По этому же самому проселку ровно через два года (тоже осенью) старый Габрелюс шел, подгоняя едва волочащую ноги лошадь, держась за грядку, подталкивая скрипящую телегу. А на телеге светился белыми досками гроб. Он сам выстругал доски и сбил его. Сам накрыл крышкой и заколотил четырьмя гвоздями. Отдыхай, раз устала. Нет больше старой Аделе. А когда она постарела, Габрелюс даже не заметил. Была молчунья дочка Балнаносене, стояла на мостике, когда везли рожь, даже не защищалась, когда мать ударила ее по лицу. Но лучше не вспоминать ее мать, Монику-то. Почему она встала перед его глазами в такой час?
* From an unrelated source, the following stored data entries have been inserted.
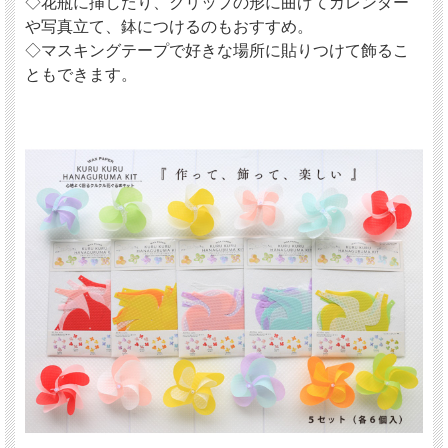
◇花瓶に挿したり、クリップの形に曲げてカレンダー
や写真立て、鉢につけるのもおすすめ。
◇マスキングテープで好きな場所に貼りつけて飾るこ
ともできます。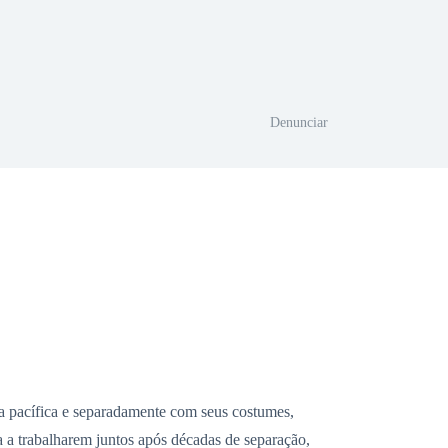
Denunciar
 pacífica e separadamente com seus costumes,
ra a trabalharem juntos após décadas de separação,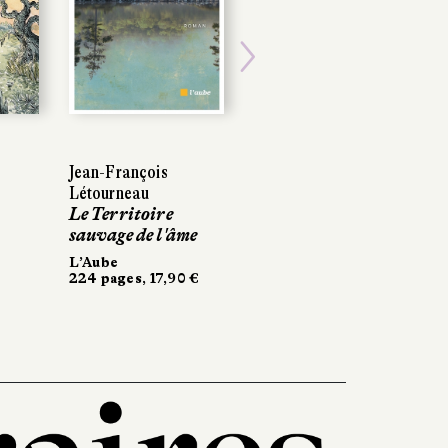
Next
Jean-François
Létourneau
Le Territoire
sauvage de l'âme
L’Aube
224 pages, 17,90 €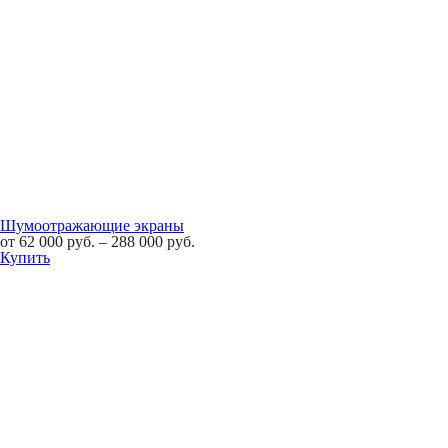
Шумоотражающие экраны
от
62 000
руб.
–
288 000
руб.
Купить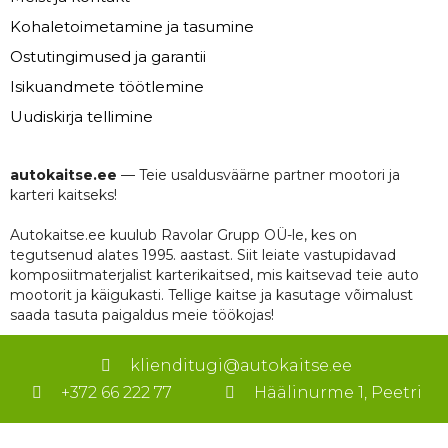
Kohaletoimetamine ja tasumine
Ostutingimused ja garantii
Isikuandmete töötlemine
Uudiskirja tellimine
autokaitse.ee
— Teie usaldusväärne partner mootori ja
karteri kaitseks!
Autokaitse.ee kuulub Ravolar Grupp OÜ-le, kes on
tegutsenud alates 1995. aastast. Siit leiate vastupidavad
komposiitmaterjalist karterikaitsed, mis kaitsevad teie auto
mootorit ja käigukasti. Tellige kaitse ja kasutage võimalust
saada tasuta paigaldus meie töökojas!
klienditugi@autokaitse.ee
+372 66 222 77
Häälinurme 1, Peetri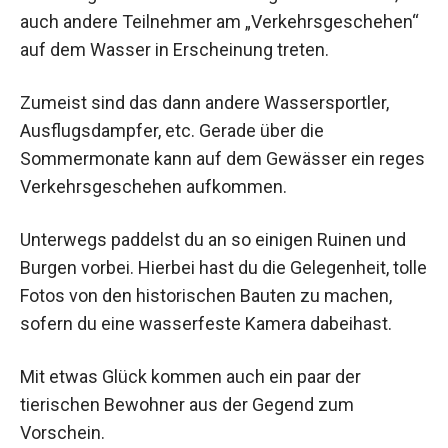
auch andere Teilnehmer am „Verkehrsgeschehen“
auf dem Wasser in Erscheinung treten.
Zumeist sind das dann andere Wassersportler,
Ausflugsdampfer, etc. Gerade über die
Sommermonate kann auf dem Gewässer ein reges
Verkehrsgeschehen aufkommen.
Unterwegs paddelst du an so einigen Ruinen und
Burgen vorbei. Hierbei hast du die Gelegenheit, tolle
Fotos von den historischen Bauten zu machen,
sofern du eine wasserfeste Kamera dabeihast.
Mit etwas Glück kommen auch ein paar der
tierischen Bewohner aus der Gegend zum
Vorschein.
Падая навзничь, Моника сказала одно только слово: «Будь проклят». Проклятьем сверкнул ее взгляд, и в голосе прозвучало проклятье. Не пало ли это проклятье на их дом?! Нельзя сегодня об этом думать, когда совсем нет сил, когда ноги подгибаются будто подкошенные и не ты толкаешь телегу, а телега тебя тащит. Как и всю свою жизнь, не ты толкал телегу, а тащился вслед за ней, и тебя обдавало грязью из-под колес. Отдыхай, Аделе, отмучилась, могла бы еще пожить, если бы не это наказанье божье. Мало того, что война забрала столько народу (где Казимерас-то? — ни весточки все эти годы), мало горя горького, которое принес фронт, когда шел туда, обратно вернулся да опять перекатился. И вот теперь режет костлявая под корень. Уж все похороненные свечи сожгли, нечего умирающему в руку вложить. Давно ли Габрелюс тоже вот так ехал по деревне, только гробик на телеге был маленький. Второго малыша снохи похоронил, Зигмутиса, вечный ему упокой. Режет костлявая — каждым взмахом косы. Некому даже на поминках петь да на кладбище покойников провожать. Поредела деревня, а кто еще ноги волочит, тот других хоронит. И за какие грехи господь ниспослал эту страшную напасть? Милосердный, справедливый, всевидящий и вездесущий господь карает стариков и детей. За что же эта кара?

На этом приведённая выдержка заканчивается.